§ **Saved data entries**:
== Segment start ==

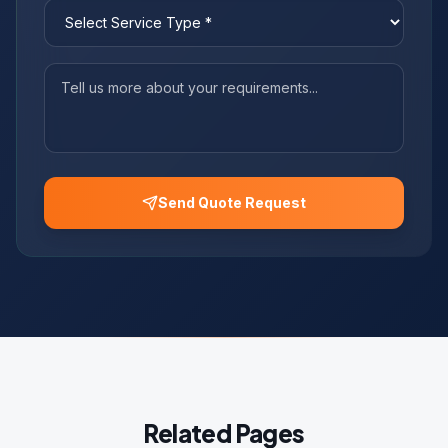
Send Quote Request
Related Pages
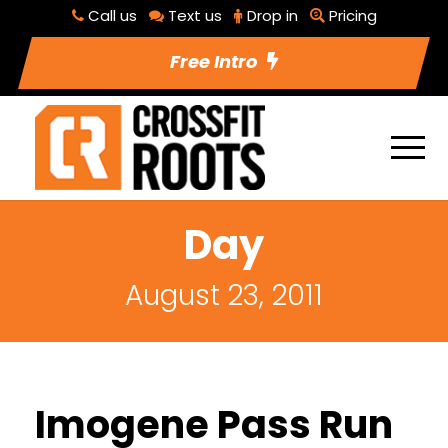
Call us
Text us
Drop in
Pricing
Free Intro
Day
August 23, 2011
Imogene Pass Run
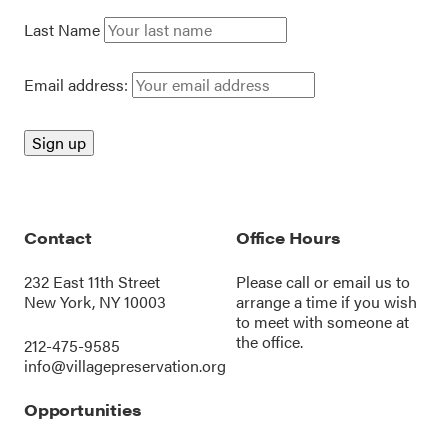
Last Name
Email address:
Contact
Office Hours
232 East 11th Street
Please call or
email us
to
New York, NY 10003
arrange a time if you wish
to meet with someone at
the office.
212-475-9585
info@villagepreservation.org
Opportunities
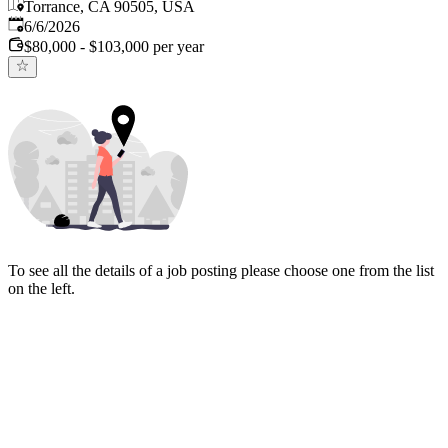
Torrance, CA 90505, USA
Published
:
6/6/2026
$80,000 - $103,000 per year
To see all the details of a job posting please choose one from the list
on the left.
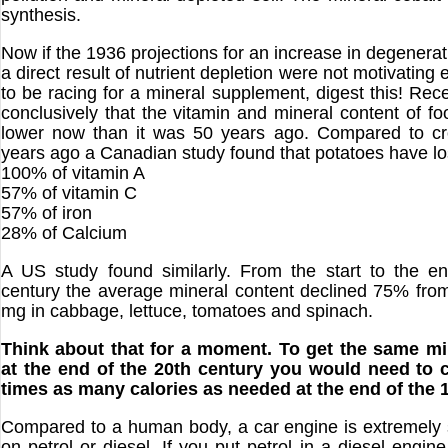
synthesis.
Now if the 1936 projections for an increase in degenera
a direct result of nutrient depletion were not motivating
to be racing for a mineral supplement, digest this! Rec
conclusively that the vitamin and mineral content of fo
lower now than it was 50 years ago. Compared to cr
years ago a Canadian study found that potatoes have lo
100% of vitamin A
57% of vitamin C
57% of iron
28% of Calcium
A US study found similarly. From the start to the e
century the average mineral content declined 75% fr
mg in cabbage, lettuce, tomatoes and spinach.
Think about that for a moment. To get the same mi
at the end of the 20th century you would need to
times as many calories as needed at the end of the 
Compared to a human body, a car engine is extremely s
on petrol or diesel. If you put petrol in a diesel engine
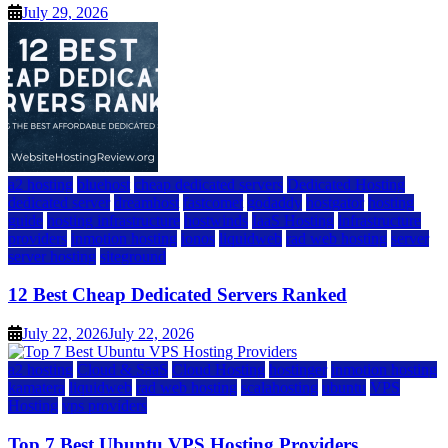
July 29, 2026
a2 hosting
bluehost
cheap dedicated servers
Dedicated Hosting
dedicated server
dreamhost
fastcomet
godaddy
hostgator
hosting
guide
hosting infrastructure
hostwinds
IaaS Hosting
infrastructure
providers
inmotion hosting
ionos
liquidweb
rad web hosting
server
server hosting
siteground
12 Best Cheap Dedicated Servers Ranked
July 22, 2026
July 22, 2026
a2 hosting
Cloud & SaaS
Cloud Hosting
hostinger
inmotion hosting
kamatera
liquidweb
rad web hosting
scalahosting
ubuntu
VPS
Hosting
vps providers
Top 7 Best Ubuntu VPS Hosting Providers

== Segment end ==

§ **ABOUT THIS TASK**:
Could you transcribe exactly the entries above, but only the lines from the one with "Imogene Pass Run" through the one with "Compared to a", and without pictures?

§ **ANSWER SPACE**:
Imogene Pass Run
Last Name
Email address:
Contact
Office Hours
232 East 11th Street
Please call or
email us
to
New York, NY 10003
arrange a time if you wish
to meet with someone at
the office.
212-475-9585
info@villagepreservation.org
Opportunities
Torrance, CA 90505, USA
Published
:
6/6/2026
$80,000 - $103,000 per year
To see all the details of a job posting please choose one from the list
on the left.
synthesis.
Now if the 1936 projections for an increase in degenera
a direct result of nutrient depletion were not motivating
to be racing for a mineral supplement, digest this! Rec
conclusively that the vitamin and mineral content of fo
lower now than it was 50 years ago. Compared to cr
years ago a Canadian study found that potatoes have lo
100% of vitamin A
57% of vitamin C
57% of iron
28% of Calcium
A US study found similarly. From the start to the e
century the average mineral content declined 75% fr
mg in cabbage, lettuce, tomatoes and spinach.
Think about that for a moment. To get the same mi
at the end of the 20th century you would need to
times as many calories as needed at the end of the 
Compared to a human body, a car engine is extremely s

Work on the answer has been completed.